In April 1988, just two months after completing renovations, Frost Bros. announced that they were closing their Corpus Christi location due to financial difficulties. Problems began to beset the retailers at Sunrise almost immediately. Many retailers were already finding it difficult to justify operating two stores within such proximity to one another. Gradually, major retailers began to migrate back to Padre Staples Mall. In 1990, the now closed H-E-B store on the property was connected to the mall by a corridor and re-opened as a Stein Mart, adding a sixth anchor store to the property.

After more than four years, the Frost Bros. location was taken over in 1992 by Burlington Coat Factory, a retailer not normally associated with being a major mall anchor. Despite this, major retailers continued to leave the mall. The collapse of Montgomery Ward in 2000 along with the closing of Mervyn's in 2006 left Sunrise with two major anchor spaces vacant. A series of ownership and management changes left the mall mostly vacant by 2007, leaving a few non-traditional mall tenants such as an insurance agency, an unemployment office, and a medical clinic. Wilcox Furniture, a local chain, opened in late 2007, occupying a portion of the previous Montgomery Ward anchor store.

===Rapid decline (2008–2019)===

The mall fell into serious neglect in early 2008, including an incident in which the power was cut off by Reliant Energy due to the owner failing to pay the facility's electricity bill. After a brief legal battle and a bankruptcy filing, the mall was foreclosed upon in September 2008, but was still open and running with few businesses open.

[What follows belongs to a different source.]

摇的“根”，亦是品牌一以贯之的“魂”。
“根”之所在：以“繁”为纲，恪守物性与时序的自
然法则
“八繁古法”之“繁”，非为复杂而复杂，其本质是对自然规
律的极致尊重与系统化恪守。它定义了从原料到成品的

In November 2018, news stations reported that more tenants were told to leave by the end of the month. It was unknown if the mall would close, leaving the major tenants who own their property open.

On August 31, 2019, it was announced that Sears would be closing this location a part of a plan to close 92 stores nationwide. The store closed in December 2019.

==Sunrise Mall today==

===New ownership and revitalization attempt===
Sunrise Mall was purchased at a foreclosure auction by Laredo, Texas-based IBC Bank, the mall's largest creditor, in September 2008. A new management team was brought in to revitalize the facility and to market the mall to new tenants. Many improvements had been made, including a new air conditioning system and a professional security staff. Notably, the fountains, which were prominently featured in the film The Legend of Billie Jean, had been restored to working condition after years of being inoperable. The bank sold the mall on November 3, 2016. The current owner of the mall, according to the Nueces County Appraisal District, is Mo-Pat Sunrise Mall, LLC.

Anchor tenant Sears closed in December 2019. Wilcox Furniture announced their closure in March 2021, while Burlington announced that their store would close and relocate to the nearby Moore Plaza shopping center in fall 2021.

===Decline and eventual closure===
By June 2018, the mall had become nearly dead, albeit clean and well-maintained, but housing very few active businesses. The mall's escalators were shut down, leaving only a few elevators and staircases to help people to the second floor. The upstairs food court had been reduced to one open restaurant.

Among the major attractions that remained were Burlington, arcade, mini-golf, two gyms, and bridal stores. By January 15, 2018 the Cinemark Dollar Cinema had ceased operation.

The mall officially closed its mall portion to the public on August 11, 2019, with many of the remaining tenants inside the building following suit.

On October 3, 2022, the owners of the mall filed for Chapter 11 bankruptcy.

===Demolition===
Demolition of Sunrise Mall began on August 9, 2024. While the process was initially expected to be completed by November 2024, as of June 6, 2025, demolition is still ongoing. Plans for the site include the construction of two restaurants and either a hotel or an apartment complex. The two existing parking garages will remain in place. Several businesses from the original mall—including fitness centers, a furniture store, and a storage facility—will also remain. Additionally, a church and daycare are still standing on the property, although it’s unclear if the church is still in operation.